By Zach Catanzareti & Joseph Wolkin
Each spring, the question lingers in both the NASCAR Sprint Cup Series and IndyCar Series garages: Who, if any, will attempt the double?
The double, of course, refers to the two-races-in-one-day spectacle that sees a driver run the Indianapolis 500 at Indianapolis Motor Speedway Indianapolis, Ind., followed by the Coca-Cola 600 at Charlotte Motor Speedway in Charlotte, N.C., later that night. It’s a grueling feat — over 1,000 miles, given both races are run to or near completion — and one that has been attempted by a mere select few in auto racing over the years.
Kurt Busch is one of the few, the proud, the potentially exhausted. Running the Indianapolis 500 in 2014, Busch pulled double duty, competing in the Coke 600 later in the day. He finished sixth in the Indianapolis 500, picking up the Rookie of the Year honor for that year’s event.
Though he did not participate in the 2015 Indy 500, Busch hasn’t necessarily ruled out the possibility of returning to the Yard of Bricks in something other than a stock car.
“It’s still on the burner, and it isn’t burning as hot as it was in 2014,” Busch tells Frontstretch. “I committed to going and doing it. But this year, it’s the 100th anniversary and there is extra hype around it. There are plenty of sponsorship opportunities that I think work for it, whether it is Haas Automation in the open-wheel world, Monster Energy from my side of things and Chevrolet, the manufacturer that wants to go in there and take one of their guys and cross-promote with it.

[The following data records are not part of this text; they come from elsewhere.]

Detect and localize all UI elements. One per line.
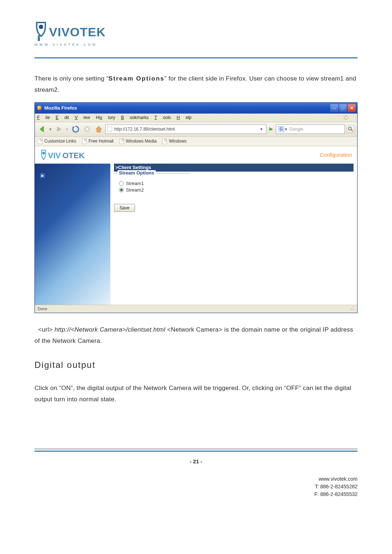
- svg-rect-2: [38, 37, 40, 41]
- digital-output-paragraph: Click on “ON”, the digital output of the…: [34, 382, 358, 405]
- intro-paragraph: There is only one setting “Stream Option…: [34, 73, 358, 96]
- main-panel: >Client Settings Stream Options Stream1 …: [110, 164, 357, 305]
- footer-tel: T: 886-2-82455282: [34, 483, 358, 491]
- firefox-window: Mozilla Firefox ─ □ ✕ File Edit View His…: [34, 102, 358, 313]
- svg-text:OTEK: OTEK: [62, 151, 85, 160]
- bookmarks-toolbar: Customize Links Free Hotmail Windows Med…: [35, 137, 357, 146]
- firefox-icon: [37, 106, 42, 111]
- svg-rect-12: [353, 308, 354, 309]
- radio-label: Stream1: [126, 181, 144, 186]
- bookmark-free-hotmail[interactable]: Free Hotmail: [82, 139, 114, 144]
- bookmark-label: Customize Links: [44, 139, 76, 144]
- reload-button[interactable]: [70, 124, 81, 134]
- bookmark-customize-links[interactable]: Customize Links: [38, 139, 76, 144]
- svg-point-1: [38, 35, 40, 37]
- home-button[interactable]: [94, 124, 104, 134]
- status-text: Done: [38, 307, 47, 311]
- svg-rect-14: [351, 309, 352, 310]
- page-number: - 21 -: [34, 458, 358, 464]
- radio-stream1[interactable]: Stream1: [119, 181, 185, 186]
- footer-fax: F: 886-2-82455532: [34, 491, 358, 498]
- menu-history[interactable]: History: [96, 115, 115, 120]
- google-engine-icon[interactable]: G: [278, 126, 284, 132]
- svg-text:VIVOTEK: VIVOTEK: [49, 25, 106, 39]
- bookmark-label: Windows: [169, 139, 187, 144]
- menu-file[interactable]: File: [37, 115, 50, 120]
- url-dropdown-icon[interactable]: ▾: [258, 127, 265, 132]
- url-text: http://172.16.7.89/clientset.html: [114, 127, 175, 132]
- header-rule: [34, 57, 358, 58]
- menu-bookmarks[interactable]: Bookmarks: [121, 115, 148, 120]
- search-box[interactable]: G ▾ Google: [276, 124, 345, 134]
- footer-rule-thin: [34, 449, 358, 449]
- svg-point-0: [39, 25, 43, 29]
- configuration-link[interactable]: Configuration: [320, 152, 352, 158]
- back-dropdown-icon[interactable]: ▼: [49, 127, 52, 131]
- svg-rect-13: [350, 309, 351, 310]
- back-button[interactable]: [37, 124, 47, 134]
- svg-line-6: [351, 130, 353, 131]
- menu-edit[interactable]: Edit: [56, 115, 69, 120]
- menu-bar: File Edit View History Bookmarks Tools H…: [35, 114, 357, 122]
- maximize-button[interactable]: □: [339, 104, 347, 112]
- bookmark-label: Windows Media: [126, 139, 157, 144]
- svg-rect-11: [351, 308, 352, 309]
- arrow-right-icon: ▶: [40, 173, 45, 178]
- url-note-paragraph: <url> http://<Network Camera>/clientset.…: [34, 324, 358, 347]
- page-icon: [162, 139, 167, 144]
- menu-tools[interactable]: Tools: [154, 115, 171, 120]
- footer-rule-thick: [34, 451, 358, 452]
- intro-lead: There is only one setting “: [34, 75, 109, 82]
- svg-point-5: [348, 127, 351, 130]
- sidebar-item-label: Home: [48, 173, 61, 178]
- left-sidebar: ▶ Home: [35, 164, 110, 305]
- search-go-button[interactable]: [346, 125, 355, 134]
- stop-button[interactable]: [82, 124, 92, 134]
- page-icon: [38, 139, 42, 144]
- window-title: Mozilla Firefox: [44, 105, 330, 111]
- page-header-row: VIV OTEK Configuration: [35, 146, 357, 164]
- radio-label: Stream2: [126, 187, 144, 193]
- bookmark-windows[interactable]: Windows: [162, 139, 187, 144]
- url-bar[interactable]: http://172.16.7.89/clientset.html ▾: [105, 124, 266, 134]
- status-bar: Done: [35, 305, 357, 313]
- svg-text:VIV: VIV: [48, 151, 61, 160]
- bookmark-windows-media[interactable]: Windows Media: [119, 139, 157, 144]
- footer-contact: www.vivotek.com T: 886-2-82455282 F: 886…: [34, 475, 358, 498]
- radio-checked-icon: [119, 188, 124, 192]
- url-note-italic: http://<Network Camera>/clientset.html: [54, 326, 165, 333]
- search-placeholder: Google: [289, 127, 303, 132]
- search-engine-dropdown-icon[interactable]: ▾: [285, 127, 287, 132]
- nav-toolbar: ▼ ▼ http://172.16.7.89/clientset.html ▾ …: [35, 122, 357, 137]
- svg-point-9: [42, 152, 45, 155]
- logo-url-line: W W W . V I V O T E K . C O M: [34, 43, 358, 46]
- forward-dropdown-icon[interactable]: ▼: [65, 127, 69, 131]
- bookmark-label: Free Hotmail: [89, 139, 114, 144]
- stream-options-fieldset: Stream Options Stream1 Stream2: [114, 173, 190, 199]
- save-button[interactable]: Save: [114, 204, 135, 212]
- radio-stream2[interactable]: Stream2: [119, 187, 185, 193]
- svg-rect-10: [353, 307, 354, 307]
- page-icon: [82, 139, 87, 144]
- throbber-icon: [343, 114, 349, 121]
- go-button[interactable]: [268, 126, 274, 132]
- menu-view[interactable]: View: [75, 115, 90, 120]
- fieldset-legend: Stream Options: [118, 170, 156, 176]
- page-vivotek-logo: VIV OTEK: [40, 149, 98, 161]
- minimize-button[interactable]: ─: [330, 104, 338, 112]
- page-icon: [119, 139, 124, 144]
- svg-rect-15: [353, 309, 354, 310]
- url-note-lead: <url>: [38, 326, 54, 333]
- sidebar-item-home[interactable]: ▶ Home: [40, 173, 105, 178]
- close-button[interactable]: ✕: [348, 104, 356, 112]
- forward-button[interactable]: [54, 124, 64, 134]
- intro-strong: Stream Options: [109, 75, 165, 82]
- window-titlebar[interactable]: Mozilla Firefox ─ □ ✕: [35, 103, 357, 114]
- section-heading-digital-output: Digital output: [34, 360, 358, 370]
- footer-site: www.vivotek.com: [34, 475, 358, 483]
- page-favicon-icon: [107, 127, 112, 132]
- resize-grip-icon[interactable]: [349, 306, 354, 312]
- vivotek-logo: VIVOTEK W W W . V I V O T E K . C O M: [34, 22, 358, 46]
- menu-help[interactable]: Help: [177, 115, 192, 120]
- radio-icon: [119, 181, 124, 186]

“Right now, the focus is on the stock car, the team and the No. 41 car and getting us locked into the Chase early in the season.”
Busch ran the 2014 Indianapolis 500 with Andretti Autosport. However, due to his strengthened relationship with Chevrolet, he says that he would not race for a non-Chevrolet team if he were to drive the 500.
But Busch isn’t the only name linked with a possible double-duty run. A certain young gun in NASCAR who has won in virtually everything he’s ever raced could conceivably have his sights set on Brickyard glory as well: Kyle Larson.
Since 2014, Larson has two starts in the Weathertech Sportscar Championship, including a victory in the Rolex 24 at Daytona. With an entry with Ganassi for the 2016 running of the event, Larson hopes to repeat as champion.
So what can possibly be next on his hit list? Why not the world’s biggest race, the Indianapolis 500?
As it turns out, Larson just may have sparked the whole question himself with a tweet from December of last year.
— Kyle Larson (@KyleLarsonRacin) December 3, 2015
Though the tweet sparked excitement among racing nation – even car owner Chip Ganassi later replied, “Let’s throw in Monaco, Le Mans and the US Nationals in one season!” – Larson is staying realistic on his chances of making the whole month of May come to fruition.
“I’m willing to but it just really comes down to if it would all just work out,” Larson says. “Someday, I’d definitely like to run the Indy 500. I don’t know if it’s in the near future but I’m still young and that race isn’t going anywhere so maybe some time before I die I can run the Indy 500.”
Lacking IndyCar experience himself, Larson says he wouldn’t be shy reaching out to anybody who assist him in the transition, including Danica Patrick, who competed in seven Indy 500s from 2005-2011.
“I’m sure Danica has mentioned it,” Larson says. “I know [IndyCar driver and Sportscar teammate] Tony Kanaan has talked about starting deep in the field there. I’m sure if I got the opportunity to race, I would do as much talking with everybody that I knew I could.”
For Patrick, who drove to a best finish of third in the 2009 running of the race, she believes the key to Indy success is fairly simple.
“Having a good car is important,” Patrick says. “You can muscle a car around Indy, so I think that is one of the things that’s very important on that day. Then just keeping a level head, keeping your head in it. It’s a long day and lots can happen.”
One factor that possibly has limited the amount of non-IndyCar interest from drivers is the date of the event. Traditionally on Memorial Day weekend, NASCAR holds their longest event of the Coca-Cola 600 on the same day while Formula 1 stars are racing earlier in the day in the Monaco Grand Prix.
Despite the difficulty and rarity of attempts in running both the 500 and 600, Larson is used to running multiple races in one day, becoming only the second driver to win the 4-Crown Nationals in 2011.
“Not to the length of those races, but I’ve ran three different types of cars in one night before at Eldora and won all three of them,” Larson said. “It’s way different because you’re racing in two different states in two different types of vehicles. The logistics of it all, flying back and forth the whole month is probably very tough.
“It’s a once-in-a-lifetime thing so I’d love to do it.”